On the project with Malika and run again into this reproducibility problem and not sure what I'm doing wrong and how to solve it :/ I opened an issue on the github repo of YOLOv7, here https://github.com/WongKinYiu/yolov7/issues/1144 Meanwhile, if you know what might cause this, please let me know.

If running two identical models on multiple GPUs is inherently not reproducible and the results can be so different, then I m not sure how to properly compare different model architectures or parameters.

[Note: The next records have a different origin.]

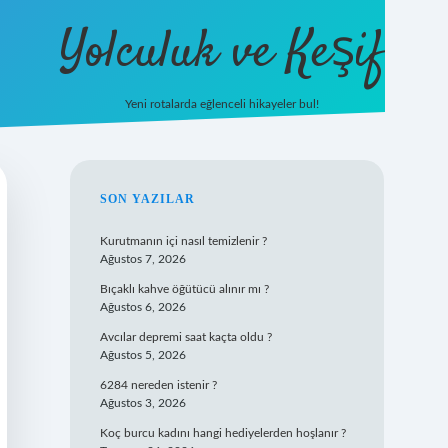
Yolculuk ve Keşif
Yeni rotalarda eğlenceli hikayeler bul!
https://tulipbetgiris.o
SIDEBAR
SON YAZILAR
Kurutmanın içi nasıl temizlenir ?
Ağustos 7, 2026
Bıçaklı kahve öğütücü alınır mı ?
Ağustos 6, 2026
Avcılar depremi saat kaçta oldu ?
Ağustos 5, 2026
6284 nereden istenir ?
Ağustos 3, 2026
Koç burcu kadını hangi hediyelerden hoşlanır ?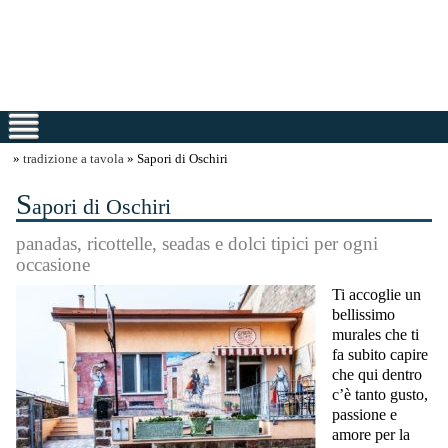
»
tradizione a tavola
» Sapori di Oschiri
S
apori di Oschiri
panadas, ricottelle, seadas e dolci tipici per ogni
occasione
Ti accoglie un
bellissimo
murales che ti
fa subito capire
che qui dentro
c’è tanto gusto,
passione e
amore per la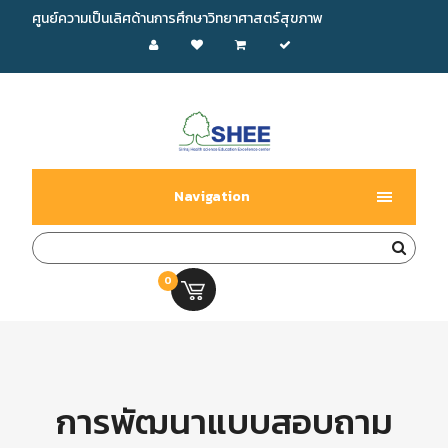
ศูนย์ความเป็นเลิศด้านการศึกษาวิทยาศาสตร์สุขภาพ
Navigation
0
0.00 บ.
การพัฒนาแบบสอบถาม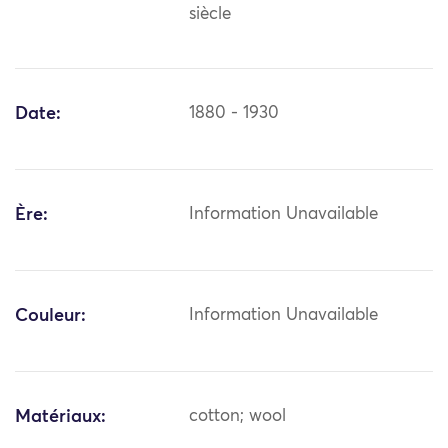
siècle
Date:
1880 - 1930
Ère:
Information Unavailable
Couleur:
Information Unavailable
Matériaux:
cotton; wool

FYI, I found these posts interesting to read:

Could machine learning fuel a reproducibility crisis in science?; Nature, 26 July 2022

Artificial intelligence faces reproducibility crisis; Science, 16 Feb 2018

valentinitnelav commented 1 year ago

This seems be an issue with detectron2 as well: https://github.com/facebookresearch/detectron2/issues/4260

valentinitnelav commented 1 year ago

Hi @stark-t ,

I run multiple tests and I discovered that with the release v.6.2 of YOLOv5 one can get reproducible results but only when using a single GPU. YOLOv7 has a reproducibility problem both when using a single GPU or multiple GPUs at once.

Since we compare different models some with YOLOv5 and some with YOLOv7 not sure how to have a fully reproducible comparison.

An alternative is to run say 5 times a model, so that we have 5 values for each metrics and then compare averages of these values. Does that make sense?
What do you think?

valentinitnelav commented 1 year ago

For the purpose of this paper, it would be too computationally expensive to train the models several times. I'll close this issue here. Hopefully YOLOv and v7 will allow reproducibility in the future when trained in parallel as well.